Here's a sampling of comments so far

Text has been updated to clarify that the pending deadline is for reply comments; the initial comment window ended earlier.

We told you earlier about a petition for rulemaking from the National Association of Broadcasters that asks the FCC to give translator licensees more flexibility in order to resolve interference complaints. Comments have been coming in and the deadline for reply comments is next Wednesday.

The NAB asked the commission to consider policy changes now meant to “facilitate the efficient disposition of interference complaints against translators.” As most RW readers know, the number of FM translators has been expanding quickly in the United States. In fact, the NAB’s request comes just as the FCC is preparing for another FM translator filing window; licensees with Class C and D AM stations will be allowed to apply for new FM translators to rebroadcast their signals beginning in late July, as we’ve reported.

Interference issues have taken an increasingly high profile along with that growth. The NAB petition, filed in April, acknowledges that translators are an increasingly important part of radio broadcasters’ service but agrees that growth in the number of translators has increased the risk of translators causing interference to full-power radio stations. As a secondary service, a translator licensee must resolve interference caused to any full-power radio stations.

The association proposed amending Section 74.1233 of the rules to allow translators to move anywhere on the FM dial to resolve interference while treating it a minor change. “This additional flexibility will enable more translator licensees to efficiently cure interference by simply changing channels,” the NAB wrote in its executive summary.

Filed comments so far are mostly favorable.

Alpha Media, Beasley Media Group and iHeartMedia filed a joint statement supporting the NAB’s petition.

“NAB’s proposal for the improvement of the process of handling interference caused by FM translators presents a consensus position respectful of competing spectrum uses by a wide range of broadcasters, including those, such as the commenters here, who serve the public via both primary full service radio stations and secondary-service FM translators,” they wrote.

“One of NAB’s common sense proposals is for a revision of Section 74.1233 of the commission’s rules defining minor modifications to FM translators. At present, the commission restricts a minor channel change for an FM translator to a first, second or third adjacent, or IF, channel. In lieu of this limitation, the NAB proposes that an FM translator may resolve interference to other signals by moving anywhere on the FM dial as a minor change. As noted in the NAB petition, this proposed rule change would be a logical extension of the current commission policy which allows a waiver of the minor modification channel restriction for FM translators displaced by interference from new or modified full service FM operations,” the three broadcast groups wrote in their comments.
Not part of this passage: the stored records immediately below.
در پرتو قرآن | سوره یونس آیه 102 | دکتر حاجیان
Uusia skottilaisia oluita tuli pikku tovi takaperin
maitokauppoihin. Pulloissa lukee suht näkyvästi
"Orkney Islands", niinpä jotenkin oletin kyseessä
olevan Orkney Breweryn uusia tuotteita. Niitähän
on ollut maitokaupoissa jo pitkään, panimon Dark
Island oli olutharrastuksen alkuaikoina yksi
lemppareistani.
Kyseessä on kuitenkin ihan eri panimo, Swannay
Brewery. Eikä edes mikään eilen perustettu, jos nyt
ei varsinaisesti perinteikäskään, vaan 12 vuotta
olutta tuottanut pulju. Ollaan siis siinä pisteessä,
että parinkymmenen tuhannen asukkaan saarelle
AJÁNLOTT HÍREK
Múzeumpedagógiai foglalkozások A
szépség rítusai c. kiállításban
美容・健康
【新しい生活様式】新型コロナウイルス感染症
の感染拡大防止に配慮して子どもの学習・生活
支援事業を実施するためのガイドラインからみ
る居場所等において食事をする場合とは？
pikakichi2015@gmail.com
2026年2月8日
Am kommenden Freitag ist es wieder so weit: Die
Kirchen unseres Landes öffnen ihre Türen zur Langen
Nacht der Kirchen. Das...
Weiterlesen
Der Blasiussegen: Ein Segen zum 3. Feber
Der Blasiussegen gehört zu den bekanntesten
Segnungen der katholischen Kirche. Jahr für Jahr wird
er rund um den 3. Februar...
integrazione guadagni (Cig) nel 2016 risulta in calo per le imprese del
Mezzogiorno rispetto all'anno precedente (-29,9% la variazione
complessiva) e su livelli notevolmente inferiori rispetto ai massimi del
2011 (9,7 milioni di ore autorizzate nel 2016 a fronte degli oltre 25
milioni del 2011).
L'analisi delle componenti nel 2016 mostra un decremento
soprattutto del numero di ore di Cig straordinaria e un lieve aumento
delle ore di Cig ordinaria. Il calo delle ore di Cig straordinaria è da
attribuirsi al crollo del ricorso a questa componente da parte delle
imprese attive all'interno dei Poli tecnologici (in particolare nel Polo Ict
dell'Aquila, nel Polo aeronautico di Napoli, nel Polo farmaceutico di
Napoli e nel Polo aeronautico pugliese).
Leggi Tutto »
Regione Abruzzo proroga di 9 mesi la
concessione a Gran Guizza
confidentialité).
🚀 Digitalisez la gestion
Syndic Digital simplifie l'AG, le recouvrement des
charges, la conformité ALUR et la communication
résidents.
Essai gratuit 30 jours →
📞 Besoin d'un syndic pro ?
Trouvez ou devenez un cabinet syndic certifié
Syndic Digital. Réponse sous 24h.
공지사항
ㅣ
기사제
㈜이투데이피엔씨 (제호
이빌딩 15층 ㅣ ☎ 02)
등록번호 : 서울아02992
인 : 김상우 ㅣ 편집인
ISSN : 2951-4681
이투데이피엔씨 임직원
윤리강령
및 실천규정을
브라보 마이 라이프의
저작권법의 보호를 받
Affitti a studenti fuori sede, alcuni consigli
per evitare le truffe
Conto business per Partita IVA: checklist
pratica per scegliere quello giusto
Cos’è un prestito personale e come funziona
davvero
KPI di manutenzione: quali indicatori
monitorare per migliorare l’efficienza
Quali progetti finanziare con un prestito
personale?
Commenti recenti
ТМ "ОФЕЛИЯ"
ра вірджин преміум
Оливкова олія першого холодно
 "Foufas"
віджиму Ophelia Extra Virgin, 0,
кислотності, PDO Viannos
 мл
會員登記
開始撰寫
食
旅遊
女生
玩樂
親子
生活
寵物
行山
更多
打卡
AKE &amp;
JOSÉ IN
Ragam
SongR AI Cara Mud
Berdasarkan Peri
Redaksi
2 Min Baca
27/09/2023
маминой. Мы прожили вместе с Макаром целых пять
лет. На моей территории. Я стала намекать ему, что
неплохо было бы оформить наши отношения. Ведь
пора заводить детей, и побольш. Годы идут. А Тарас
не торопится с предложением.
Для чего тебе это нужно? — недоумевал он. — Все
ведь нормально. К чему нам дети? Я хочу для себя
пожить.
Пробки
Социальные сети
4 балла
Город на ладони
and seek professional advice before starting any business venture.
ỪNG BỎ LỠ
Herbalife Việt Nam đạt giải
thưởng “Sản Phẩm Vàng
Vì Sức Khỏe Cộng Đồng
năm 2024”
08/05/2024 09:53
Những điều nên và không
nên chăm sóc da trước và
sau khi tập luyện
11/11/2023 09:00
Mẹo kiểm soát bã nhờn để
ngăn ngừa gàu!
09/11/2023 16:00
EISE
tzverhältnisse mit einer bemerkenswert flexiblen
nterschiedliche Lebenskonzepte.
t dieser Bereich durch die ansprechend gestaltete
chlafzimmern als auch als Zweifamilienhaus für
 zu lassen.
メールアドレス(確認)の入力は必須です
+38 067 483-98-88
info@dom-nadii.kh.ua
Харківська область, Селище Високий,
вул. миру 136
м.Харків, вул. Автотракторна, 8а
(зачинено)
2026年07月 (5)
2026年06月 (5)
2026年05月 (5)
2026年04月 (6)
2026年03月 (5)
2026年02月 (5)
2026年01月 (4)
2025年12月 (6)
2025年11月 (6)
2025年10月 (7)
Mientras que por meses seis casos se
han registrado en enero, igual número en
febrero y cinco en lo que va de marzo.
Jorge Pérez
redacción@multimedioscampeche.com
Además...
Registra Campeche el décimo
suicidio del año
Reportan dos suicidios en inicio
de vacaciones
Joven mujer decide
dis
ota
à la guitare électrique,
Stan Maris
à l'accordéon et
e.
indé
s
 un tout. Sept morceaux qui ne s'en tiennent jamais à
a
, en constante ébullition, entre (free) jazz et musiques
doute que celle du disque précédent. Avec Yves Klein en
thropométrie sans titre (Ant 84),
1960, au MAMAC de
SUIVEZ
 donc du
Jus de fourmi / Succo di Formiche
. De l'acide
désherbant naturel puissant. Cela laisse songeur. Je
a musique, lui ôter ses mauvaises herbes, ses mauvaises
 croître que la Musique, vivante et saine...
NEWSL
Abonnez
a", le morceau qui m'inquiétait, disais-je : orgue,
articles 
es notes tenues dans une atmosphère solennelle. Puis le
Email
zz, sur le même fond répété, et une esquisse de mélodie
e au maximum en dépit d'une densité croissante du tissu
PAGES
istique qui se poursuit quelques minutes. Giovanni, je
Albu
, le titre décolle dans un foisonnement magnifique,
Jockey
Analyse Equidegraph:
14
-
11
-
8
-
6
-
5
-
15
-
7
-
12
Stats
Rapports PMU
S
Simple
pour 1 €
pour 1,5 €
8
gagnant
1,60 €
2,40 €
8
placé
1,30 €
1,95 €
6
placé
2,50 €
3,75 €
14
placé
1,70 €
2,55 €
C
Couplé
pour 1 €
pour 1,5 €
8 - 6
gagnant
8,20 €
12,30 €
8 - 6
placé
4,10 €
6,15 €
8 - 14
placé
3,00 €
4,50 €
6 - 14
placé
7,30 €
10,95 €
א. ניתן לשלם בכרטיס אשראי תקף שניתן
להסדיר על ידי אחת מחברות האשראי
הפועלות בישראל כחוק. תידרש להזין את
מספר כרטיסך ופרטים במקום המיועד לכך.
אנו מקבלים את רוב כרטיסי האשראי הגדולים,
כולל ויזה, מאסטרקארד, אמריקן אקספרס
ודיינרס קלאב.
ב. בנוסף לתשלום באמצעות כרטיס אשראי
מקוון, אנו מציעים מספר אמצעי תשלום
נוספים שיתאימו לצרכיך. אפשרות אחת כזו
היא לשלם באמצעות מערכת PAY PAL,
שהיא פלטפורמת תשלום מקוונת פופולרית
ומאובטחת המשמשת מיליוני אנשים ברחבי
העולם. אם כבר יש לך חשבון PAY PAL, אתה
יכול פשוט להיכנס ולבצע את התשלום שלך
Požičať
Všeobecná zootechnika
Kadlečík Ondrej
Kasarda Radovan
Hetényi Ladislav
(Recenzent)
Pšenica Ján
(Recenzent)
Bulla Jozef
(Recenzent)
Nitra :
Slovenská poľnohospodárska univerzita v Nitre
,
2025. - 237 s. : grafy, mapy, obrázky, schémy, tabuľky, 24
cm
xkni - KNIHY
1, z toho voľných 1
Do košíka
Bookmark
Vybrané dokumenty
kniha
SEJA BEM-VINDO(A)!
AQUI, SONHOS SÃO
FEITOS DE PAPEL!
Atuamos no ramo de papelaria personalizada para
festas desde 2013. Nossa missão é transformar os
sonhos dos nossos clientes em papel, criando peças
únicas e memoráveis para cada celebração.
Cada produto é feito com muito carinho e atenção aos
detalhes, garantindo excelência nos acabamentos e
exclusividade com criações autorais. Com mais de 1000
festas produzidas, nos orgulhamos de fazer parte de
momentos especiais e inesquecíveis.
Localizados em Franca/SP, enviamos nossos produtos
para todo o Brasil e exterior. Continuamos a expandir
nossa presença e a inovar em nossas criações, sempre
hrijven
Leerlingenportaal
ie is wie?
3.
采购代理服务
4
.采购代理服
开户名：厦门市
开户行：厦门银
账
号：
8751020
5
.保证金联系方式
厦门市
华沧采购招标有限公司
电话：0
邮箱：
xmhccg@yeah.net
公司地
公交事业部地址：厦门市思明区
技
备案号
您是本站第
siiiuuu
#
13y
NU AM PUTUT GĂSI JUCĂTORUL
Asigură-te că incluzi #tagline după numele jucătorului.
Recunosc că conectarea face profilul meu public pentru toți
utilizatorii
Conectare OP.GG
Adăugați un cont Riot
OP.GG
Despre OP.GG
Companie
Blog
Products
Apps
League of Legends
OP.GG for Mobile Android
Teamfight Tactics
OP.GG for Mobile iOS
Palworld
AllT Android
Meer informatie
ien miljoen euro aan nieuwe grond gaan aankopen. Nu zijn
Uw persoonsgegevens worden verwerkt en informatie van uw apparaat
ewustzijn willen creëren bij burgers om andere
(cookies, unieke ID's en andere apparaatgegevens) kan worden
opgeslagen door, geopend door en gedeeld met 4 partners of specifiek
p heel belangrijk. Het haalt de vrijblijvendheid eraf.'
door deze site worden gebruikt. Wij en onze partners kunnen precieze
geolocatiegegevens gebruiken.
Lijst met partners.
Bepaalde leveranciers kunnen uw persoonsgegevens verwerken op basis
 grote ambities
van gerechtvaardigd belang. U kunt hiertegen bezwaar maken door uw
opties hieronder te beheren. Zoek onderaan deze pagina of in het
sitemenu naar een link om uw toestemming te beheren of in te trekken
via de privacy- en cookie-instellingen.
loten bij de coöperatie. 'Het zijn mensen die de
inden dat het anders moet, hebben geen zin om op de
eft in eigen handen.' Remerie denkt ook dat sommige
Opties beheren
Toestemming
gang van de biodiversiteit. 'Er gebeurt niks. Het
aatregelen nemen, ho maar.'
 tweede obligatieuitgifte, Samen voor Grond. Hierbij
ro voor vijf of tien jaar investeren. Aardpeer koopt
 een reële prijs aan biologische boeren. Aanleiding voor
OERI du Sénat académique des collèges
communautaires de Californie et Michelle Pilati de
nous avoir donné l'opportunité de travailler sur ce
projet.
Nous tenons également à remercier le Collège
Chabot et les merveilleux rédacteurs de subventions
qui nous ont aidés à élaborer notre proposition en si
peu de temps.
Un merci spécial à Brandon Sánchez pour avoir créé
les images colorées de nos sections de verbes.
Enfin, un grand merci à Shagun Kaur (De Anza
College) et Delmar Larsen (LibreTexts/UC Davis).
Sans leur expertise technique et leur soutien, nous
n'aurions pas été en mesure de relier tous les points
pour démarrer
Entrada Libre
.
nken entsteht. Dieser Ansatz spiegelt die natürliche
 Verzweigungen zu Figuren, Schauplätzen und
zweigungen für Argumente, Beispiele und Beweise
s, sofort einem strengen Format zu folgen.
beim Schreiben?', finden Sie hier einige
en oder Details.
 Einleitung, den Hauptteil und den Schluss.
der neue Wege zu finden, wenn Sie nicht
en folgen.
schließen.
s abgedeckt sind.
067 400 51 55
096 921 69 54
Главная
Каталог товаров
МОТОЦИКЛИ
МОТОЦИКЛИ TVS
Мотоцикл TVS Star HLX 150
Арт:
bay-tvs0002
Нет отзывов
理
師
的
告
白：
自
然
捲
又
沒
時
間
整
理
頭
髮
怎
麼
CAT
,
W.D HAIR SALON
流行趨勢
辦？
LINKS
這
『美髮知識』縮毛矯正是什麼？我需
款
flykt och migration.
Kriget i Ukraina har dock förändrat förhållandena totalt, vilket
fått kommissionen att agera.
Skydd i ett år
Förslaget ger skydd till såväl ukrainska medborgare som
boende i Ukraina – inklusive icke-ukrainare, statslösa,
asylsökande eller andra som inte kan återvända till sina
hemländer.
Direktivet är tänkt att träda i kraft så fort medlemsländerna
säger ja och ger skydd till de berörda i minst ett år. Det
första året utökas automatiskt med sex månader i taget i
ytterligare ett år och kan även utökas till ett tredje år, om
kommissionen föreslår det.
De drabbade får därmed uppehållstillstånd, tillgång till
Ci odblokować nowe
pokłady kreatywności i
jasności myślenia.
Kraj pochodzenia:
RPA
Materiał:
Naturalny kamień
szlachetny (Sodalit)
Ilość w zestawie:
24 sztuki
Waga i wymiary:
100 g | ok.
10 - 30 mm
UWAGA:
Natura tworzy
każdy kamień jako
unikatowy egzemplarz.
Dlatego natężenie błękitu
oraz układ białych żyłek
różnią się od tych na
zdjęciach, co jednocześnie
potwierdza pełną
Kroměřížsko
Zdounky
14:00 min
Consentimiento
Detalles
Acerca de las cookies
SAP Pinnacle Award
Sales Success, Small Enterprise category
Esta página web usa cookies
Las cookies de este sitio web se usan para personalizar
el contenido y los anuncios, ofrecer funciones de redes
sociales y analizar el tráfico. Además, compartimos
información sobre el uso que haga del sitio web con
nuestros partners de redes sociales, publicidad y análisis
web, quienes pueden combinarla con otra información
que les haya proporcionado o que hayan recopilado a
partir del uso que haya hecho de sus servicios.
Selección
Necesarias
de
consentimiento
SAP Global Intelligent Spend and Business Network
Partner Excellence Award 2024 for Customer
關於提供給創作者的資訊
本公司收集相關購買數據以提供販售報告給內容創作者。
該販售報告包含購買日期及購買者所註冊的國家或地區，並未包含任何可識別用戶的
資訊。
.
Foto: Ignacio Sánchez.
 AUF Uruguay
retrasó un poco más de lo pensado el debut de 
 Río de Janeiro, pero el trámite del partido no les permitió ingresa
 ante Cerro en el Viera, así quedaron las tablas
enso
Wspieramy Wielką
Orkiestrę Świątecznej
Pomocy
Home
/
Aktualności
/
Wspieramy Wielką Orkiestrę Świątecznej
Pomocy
Windy City Broadcasting LLC, licensee of FM translator station K244EX in Las Vegas, Nev., supported the proposal: “Making available a wide range of technical solutions for resolution of interference complaints for translator stations during the application process or when the translator station is broadcasting will serve the public by ensuring that more translator stations remain on the air … technical solutions will conserve the resources of the commission and the public,” Windy City wrote.

Others filers in support of the NAB petition include Hubbard Radio, the National Translator Association and Power Radio Inc.

Pueblo Broadcasting Group, which owns Class C1 KIQN(FM) in Colorado City, Colo., agrees with the overall sentiment expressed in the NAB petition, but disagrees with some of the specific rules and policy changes suggested, according to comments filed by the broadcaster.

“Although a few of these proposals may appear to be benign or innocuous, they will have the practical effect of making it even more difficult and time-consuming for full-powered primary stations to expeditiously address interference caused by new translators. The existing translator remediation scheme is dysfunctional because social engineering has been allowed to replace RF engineering,” it wrote.

“The concept of ‘bona fide listeners’ is being misused and misapplied. Translator operators use any alleged connection, however remote or contrived, in an attempt to discredit legitimate complaints from further consideration. This manipulation facilitates a situation where translator operators are allowed to delay, stall, and stonewall for excessive periods of time, with the translator making money during the delay and the full-powered station getting the short end of the stick. The translator operator has no incentive to work towards a resolution. The result is a stalemate where nothing gets resolved,” the group told the FCC.

Pueblo Broadcasting Group said it has been a “front-line participant” in a protracted three-year battle to remove first-adjacent translator interference caused by K276FL, according to its comments.

Reply comments to RM-11787 can be submitted until Wednesday, June 14. Previously filed public comments can be viewed here.

The commission continues to direct a lot of its attention to FM translators. In May it accepted comments on a Petition for Rulemaking from Aztec Capital Partners Inc., seeking a “rebalancing of the equities in the FM translator rules” so that radio service provided by fill-in translators is not “forestalled or removed by distant radio stations far outside” a local radio market (RM-11786).

The FCC also recently gave some 2,000 or so AM stations that rebroadcast on FM translators more flexibility in locating their FM signals.